Of special interest is the Septuagint (translation from 250-50 BC; earliest mss. 400-500 AD) since it was the common OT text used at the time of Christ and may witness to an earlier textual tradition than reflected in the standard Hebrew text preserved by the Masoretic scholars (earliest copies 950 AD). The copies of the Bible found in the Dead Sea scrolls (100 BC-70 AD), however, witness to the basic unchanging nature of the Hebrew text over a roughly 1,000-year period.

Confidence in the Text from Josh McDowell, Evidence That Demands a Verdict

Text (Number of mss.)                        Years lapsed from time of original writing

New Testament  (14,000)                    40-150

Gallic War (10)                                    900

Tacitus' History  (20)                           1,000

Aristotle's writings (5)                         1,400


Textual Variations 150,000

Non-Trivial 17,500

Meaning Affected in 50


Lines in Doubt:

New Testament -- 40 out of 20,000

The Iliad -- 764 out of 15,600

The earliest manuscript from the NT found as yet is a fragment copying part of a verse from John's Gospel. It has been dated by handwriting style to about 130 AD, totally disproving liberal theories dating this gospel to later in the 2nd century.
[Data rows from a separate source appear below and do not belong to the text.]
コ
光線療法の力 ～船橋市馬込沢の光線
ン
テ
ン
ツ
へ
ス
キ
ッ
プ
Methods for Deciding Between Conflicting Texts: The overall principle is to look for the textual reading that best explains the origin of the other readings.

External Evidence

A. Date (the earlier the better)

B. Geographical distribution of witnesses

C. Genealogical relationship between texts (rather than sheer numbers)

D. Accuracy of the scribe

Internal Evidence (based on the habits of scribes)
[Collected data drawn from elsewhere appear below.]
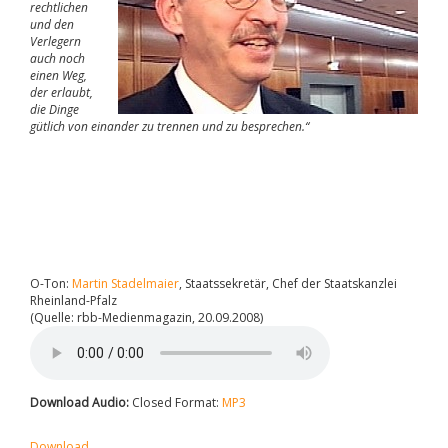
rechtlichen
und den
Verlegern
auch noch
einen Weg,
der erlaubt,
die Dinge
gütlich von einander zu trennen und zu besprechen.“
O-Ton:
Martin Stadelmaier
, Staatssekretär, Chef der Staatskanzlei
Rheinland-Pfalz
(Quelle: rbb-Medienmagazin, 20.09.2008)
Download Audio:
Closed Format:
MP3
Download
A. More difficult reading preferred

B. Shorter reading preferred (except for obvious accidental omissions)

C. Divergencies in parallel passages preferred

D. Less refined grammar and unfamiliar words preferred

E. Probabilities based on usage of author elsewhere

Example 1: The Woman Taken in Adultery (Question 2)

900 mss. contain the story after John 7:52

100 mss. do not contain the story at all

4 mss. place it after John 21:25

14 mss. place it after Luke 21:38

1 ms. places it after Luke 24:53

1 ms. places it after John 7:36

Which reading explains the other readings? If it was authentic, then later scribes might have purposely deleted it because it showed Jesus being too lenient on an adulterer. To test that theory, one would have to look at the relative ages of the various manuscripts to see if later ones deleted it. On the other hand, if it was a free-floating, authentic story regarding Jesus that was not originally found in any of the four Gospel accounts, its later incorporation in various places until finally settling on John 7:52 would also make sense. Most modern scholars go with this second explanation.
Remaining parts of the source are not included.